### YOUR TASK
Would you reproduce exactly the lines below from the one holding "Anniversary Sale" through the one holding "Select Your Store", inclusive, and no others?

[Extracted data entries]

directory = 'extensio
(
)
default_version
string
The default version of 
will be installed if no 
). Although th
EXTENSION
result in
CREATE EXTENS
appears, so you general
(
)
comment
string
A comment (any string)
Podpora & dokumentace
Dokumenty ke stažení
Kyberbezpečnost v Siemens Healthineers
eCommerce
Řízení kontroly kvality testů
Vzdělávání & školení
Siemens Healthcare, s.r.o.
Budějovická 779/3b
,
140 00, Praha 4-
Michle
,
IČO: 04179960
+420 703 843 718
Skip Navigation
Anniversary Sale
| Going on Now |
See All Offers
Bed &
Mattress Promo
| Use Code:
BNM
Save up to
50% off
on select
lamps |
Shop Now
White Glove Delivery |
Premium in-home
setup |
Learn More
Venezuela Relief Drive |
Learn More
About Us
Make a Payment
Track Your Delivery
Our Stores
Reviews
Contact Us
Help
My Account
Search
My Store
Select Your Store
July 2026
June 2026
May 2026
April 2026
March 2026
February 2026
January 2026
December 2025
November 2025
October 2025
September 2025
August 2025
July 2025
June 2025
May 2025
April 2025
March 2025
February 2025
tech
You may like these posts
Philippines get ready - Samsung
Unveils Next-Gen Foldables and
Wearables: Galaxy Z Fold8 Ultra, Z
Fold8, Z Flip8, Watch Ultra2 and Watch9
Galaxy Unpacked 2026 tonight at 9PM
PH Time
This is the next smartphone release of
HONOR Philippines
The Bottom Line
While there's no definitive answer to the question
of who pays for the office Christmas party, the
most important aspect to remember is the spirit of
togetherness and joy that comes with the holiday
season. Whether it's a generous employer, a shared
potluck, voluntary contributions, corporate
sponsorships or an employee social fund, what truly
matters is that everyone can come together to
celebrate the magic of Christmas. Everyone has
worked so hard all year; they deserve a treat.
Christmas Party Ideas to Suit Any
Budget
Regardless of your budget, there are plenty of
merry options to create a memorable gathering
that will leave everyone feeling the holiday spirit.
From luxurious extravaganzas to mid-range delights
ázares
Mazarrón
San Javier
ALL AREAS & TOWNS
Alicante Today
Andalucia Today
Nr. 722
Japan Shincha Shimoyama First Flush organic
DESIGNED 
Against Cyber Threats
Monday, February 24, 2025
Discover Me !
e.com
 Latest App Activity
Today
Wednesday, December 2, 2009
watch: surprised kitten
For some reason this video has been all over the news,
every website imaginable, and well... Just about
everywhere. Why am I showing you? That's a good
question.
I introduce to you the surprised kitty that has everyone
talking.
==
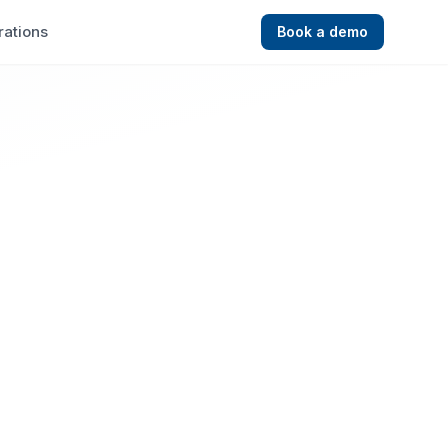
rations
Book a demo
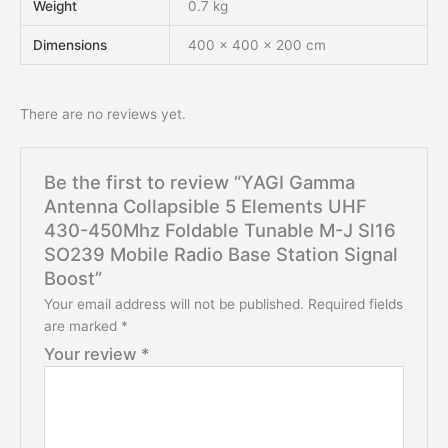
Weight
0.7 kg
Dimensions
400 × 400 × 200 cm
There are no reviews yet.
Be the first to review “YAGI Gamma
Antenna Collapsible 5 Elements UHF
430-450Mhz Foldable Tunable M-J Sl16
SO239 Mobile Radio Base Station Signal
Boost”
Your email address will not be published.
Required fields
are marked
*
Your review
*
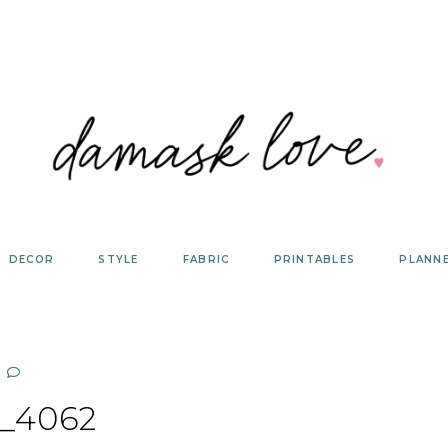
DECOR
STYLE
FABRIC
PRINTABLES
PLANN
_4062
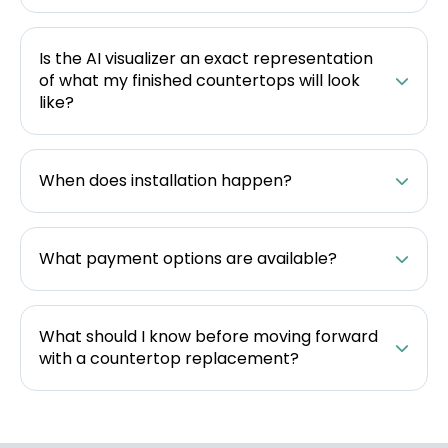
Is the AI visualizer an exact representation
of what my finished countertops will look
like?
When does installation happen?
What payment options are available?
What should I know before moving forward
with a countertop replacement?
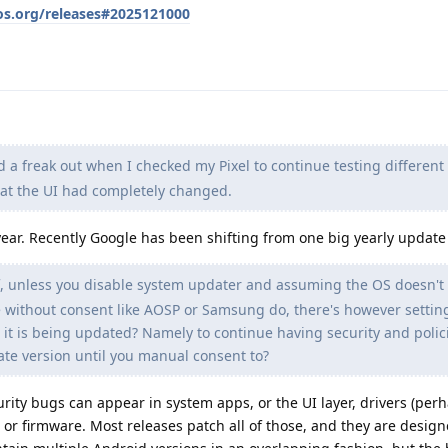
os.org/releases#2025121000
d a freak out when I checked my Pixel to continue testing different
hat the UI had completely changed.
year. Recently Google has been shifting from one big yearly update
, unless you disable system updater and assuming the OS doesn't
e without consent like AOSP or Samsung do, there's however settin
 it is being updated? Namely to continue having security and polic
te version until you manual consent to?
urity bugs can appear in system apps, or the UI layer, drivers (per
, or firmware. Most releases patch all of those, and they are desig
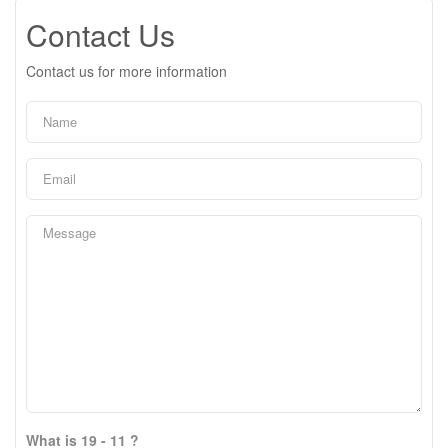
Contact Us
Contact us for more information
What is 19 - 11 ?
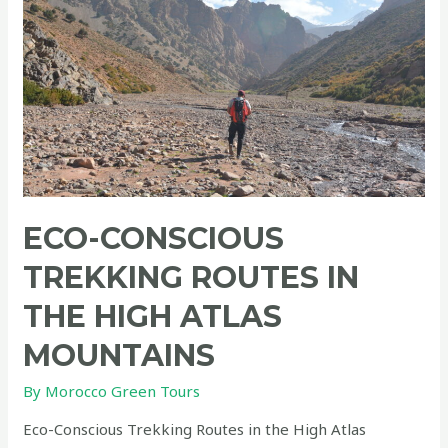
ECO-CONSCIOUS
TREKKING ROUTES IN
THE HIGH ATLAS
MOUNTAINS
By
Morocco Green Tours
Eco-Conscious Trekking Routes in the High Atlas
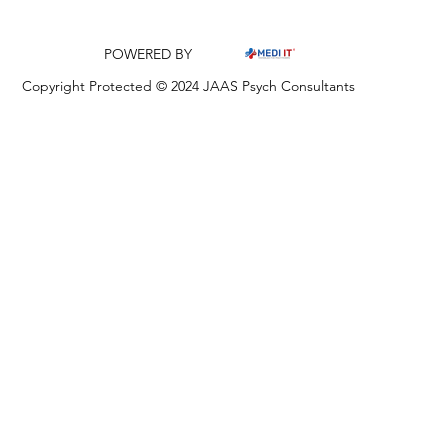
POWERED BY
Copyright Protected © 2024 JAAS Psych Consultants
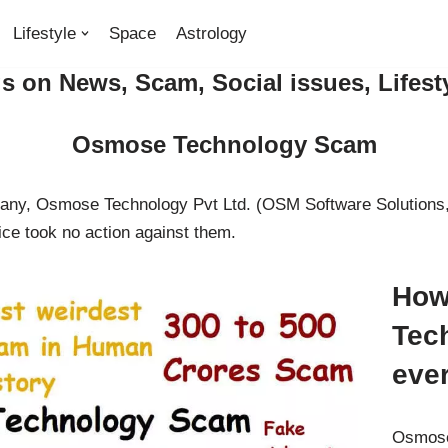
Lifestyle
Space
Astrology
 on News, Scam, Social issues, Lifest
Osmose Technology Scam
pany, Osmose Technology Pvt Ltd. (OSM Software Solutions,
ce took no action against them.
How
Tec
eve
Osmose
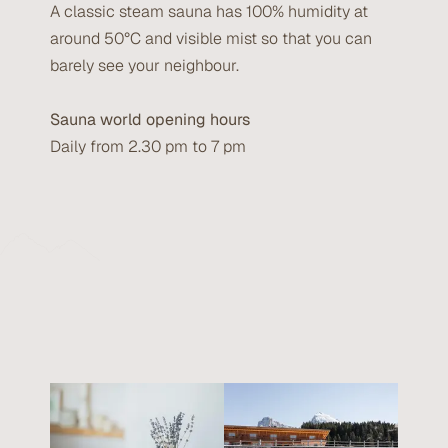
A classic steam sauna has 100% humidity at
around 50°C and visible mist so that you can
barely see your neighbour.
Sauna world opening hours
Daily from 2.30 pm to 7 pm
---
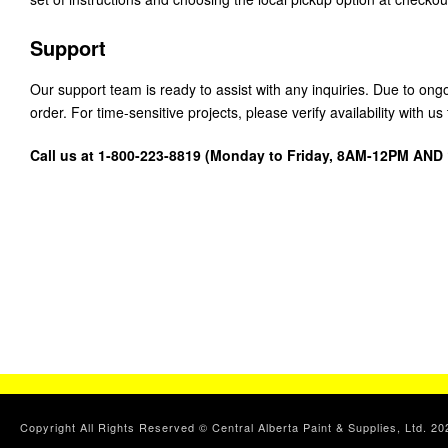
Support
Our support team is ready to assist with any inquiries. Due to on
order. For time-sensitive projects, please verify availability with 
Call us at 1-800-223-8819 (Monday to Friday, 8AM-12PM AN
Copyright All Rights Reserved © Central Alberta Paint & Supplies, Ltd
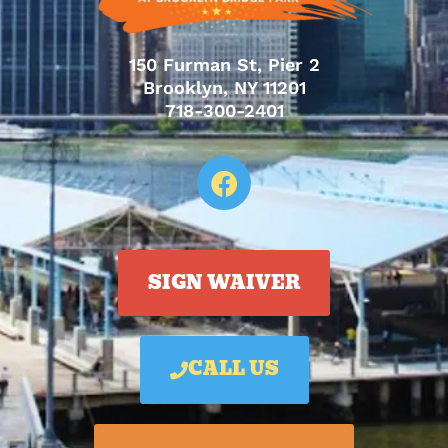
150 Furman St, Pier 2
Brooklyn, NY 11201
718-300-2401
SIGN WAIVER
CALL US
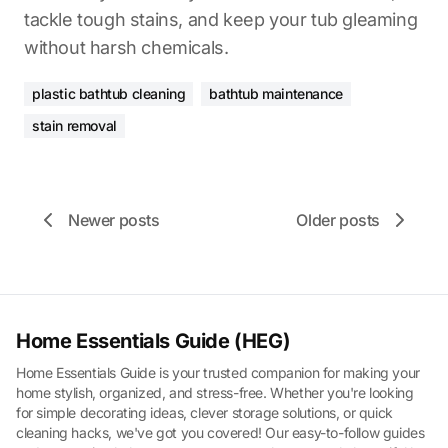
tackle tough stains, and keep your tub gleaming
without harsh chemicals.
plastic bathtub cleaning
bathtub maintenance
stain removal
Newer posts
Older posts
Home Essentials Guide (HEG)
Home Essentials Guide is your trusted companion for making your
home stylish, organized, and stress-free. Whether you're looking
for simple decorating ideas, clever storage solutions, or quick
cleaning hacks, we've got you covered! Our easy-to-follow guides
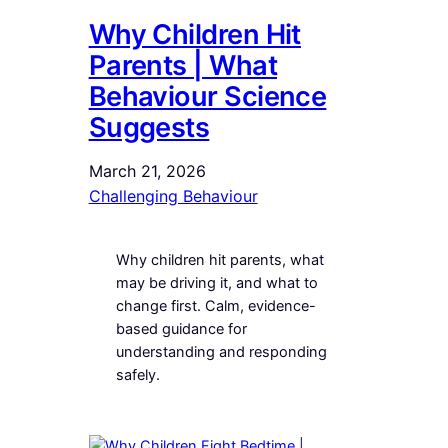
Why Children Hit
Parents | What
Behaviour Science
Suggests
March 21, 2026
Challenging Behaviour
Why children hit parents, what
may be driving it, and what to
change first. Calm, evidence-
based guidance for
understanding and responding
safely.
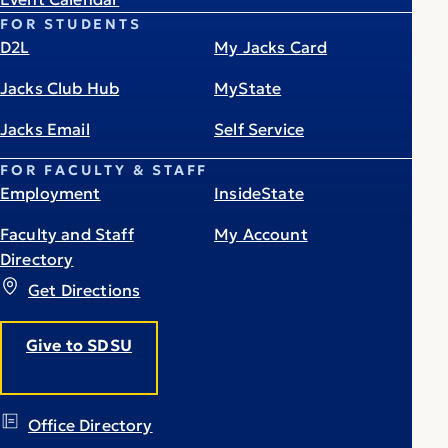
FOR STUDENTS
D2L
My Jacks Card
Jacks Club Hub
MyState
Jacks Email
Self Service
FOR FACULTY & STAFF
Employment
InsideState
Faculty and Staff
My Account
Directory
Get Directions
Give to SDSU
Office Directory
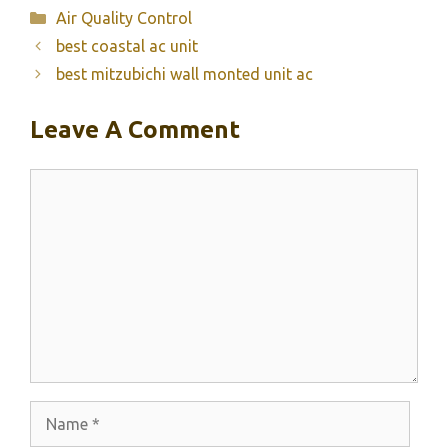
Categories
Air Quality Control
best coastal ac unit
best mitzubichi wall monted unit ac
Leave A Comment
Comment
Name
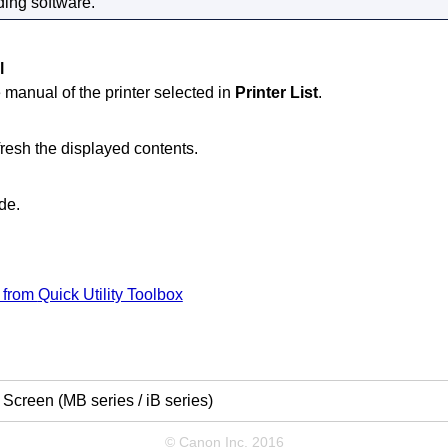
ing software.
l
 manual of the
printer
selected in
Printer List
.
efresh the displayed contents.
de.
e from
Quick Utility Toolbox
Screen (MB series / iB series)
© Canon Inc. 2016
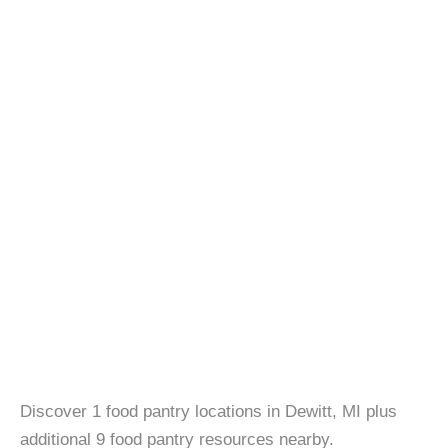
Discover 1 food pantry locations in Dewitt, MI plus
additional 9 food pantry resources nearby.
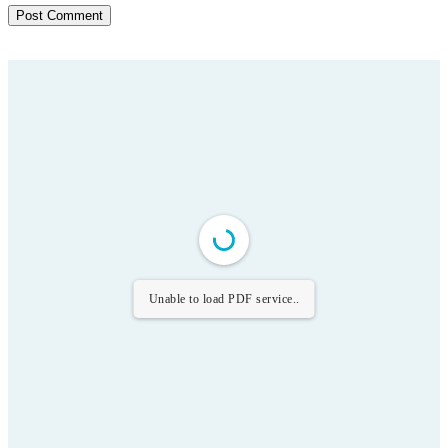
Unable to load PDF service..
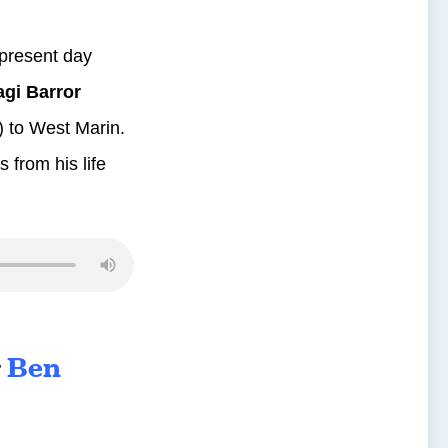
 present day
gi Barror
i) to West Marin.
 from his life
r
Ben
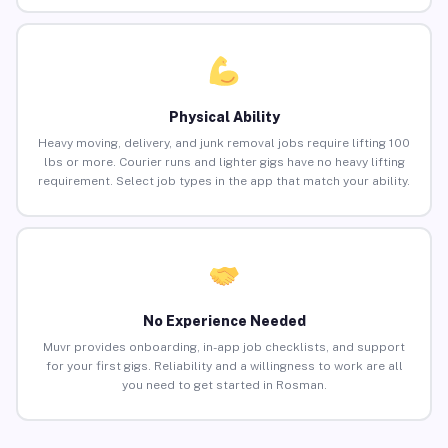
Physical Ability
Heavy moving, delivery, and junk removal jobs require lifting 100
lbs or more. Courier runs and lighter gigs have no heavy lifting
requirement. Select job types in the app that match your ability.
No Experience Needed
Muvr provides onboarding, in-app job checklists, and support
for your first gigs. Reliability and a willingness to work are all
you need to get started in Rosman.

### THE COMPLETED TASK
Anniversary Sale
| Going on Now |
See All Offers
Bed &
Mattress Promo
| Use Code:
BNM
Save up to
50% off
on select
lamps |
Shop Now
White Glove Delivery |
Premium in-home
setup |
Learn More
Venezuela Relief Drive |
Learn More
About Us
Make a Payment
Track Your Delivery
Our Stores
Reviews
Contact Us
Help
My Account
Search
My Store
Select Your Store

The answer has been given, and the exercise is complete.